Diagnosis of Polycystic Kidney Disease
Patients with polycystic kidney disease (PKD) can present with hypertension, hematuria, proteinuria, or renal insufficiency. These can be discovered by routine laboratory urinalysis and blood work:
- CMP (complete metabolic profile)
Prior to these later signs, due to flank pain, stones, or urinary tract infection (UTI) being the most common symptoms reported by patients, anyone presenting with one or more of these should be considered for diagnostic tests.
Since many symptoms are delayed until a certain degree of kidney dysfunction, screening tests should be done on persons over 18 with a family history of PKD, since it has a dominant expression in its inheritance risk. (Diagnosis in those <18 in otherwise asymptomatic young people can have adverse consequences in careers or commitment to relationships and should be delayed.)
- Ultrasound: Safe, reliable, and inexpensive, and it can tell whether the criteria for diagnosis are satisfied: at least three kidney cysts–unilateral or bilateral
Fewer cysts (1-2), insufficient for diagnosis, still indicate high risk for PKD, prompting increased surveillance and genetic testing.
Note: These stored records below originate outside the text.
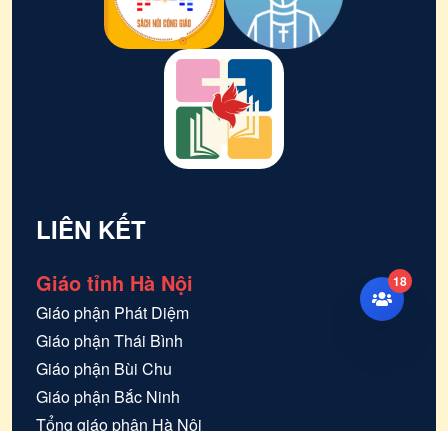
LIÊN KẾT
Giáo tỉnh Hà Nội
18
Giáo phận
Phát Diệm
Giáo phận
Thái Bình
Giáo phận
Bùi Chu
Giáo phận
Bắc Ninh
Tổng giáo phận
Hà Nội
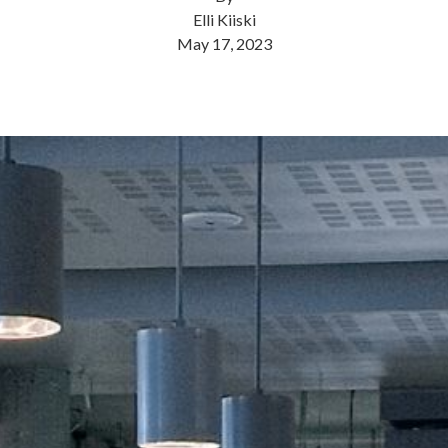
Elli Kiiski
May 17, 2023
In symptomatic individuals due to cysts large enough to cause the symptoms, large cysts and enlarged kidneys are easily seen on ultrasound.
- CT and MRI: Which are more sensitive and can discover many very small cysts, do not have the same criteria for diagnosis as ultrasound. Instead, >10 cysts are needed for a diagnosis of PKD
- Genetic testing: Indicated in those with uncertain ultrasound results or in screening of a related potential kidney donor
- Kidney function testing: When a person is diagnosed with PKD, the progression of renal impairment can be followed by tests such as glomerular filtration rate, urinalysis, CMP, and CBC
Simple kidney cysts are a normal age-related occurrence in the general non-PKD population, so the more accurate CT or MRI may be necessary to separate these benign age-related cysts from the pathology of PKD.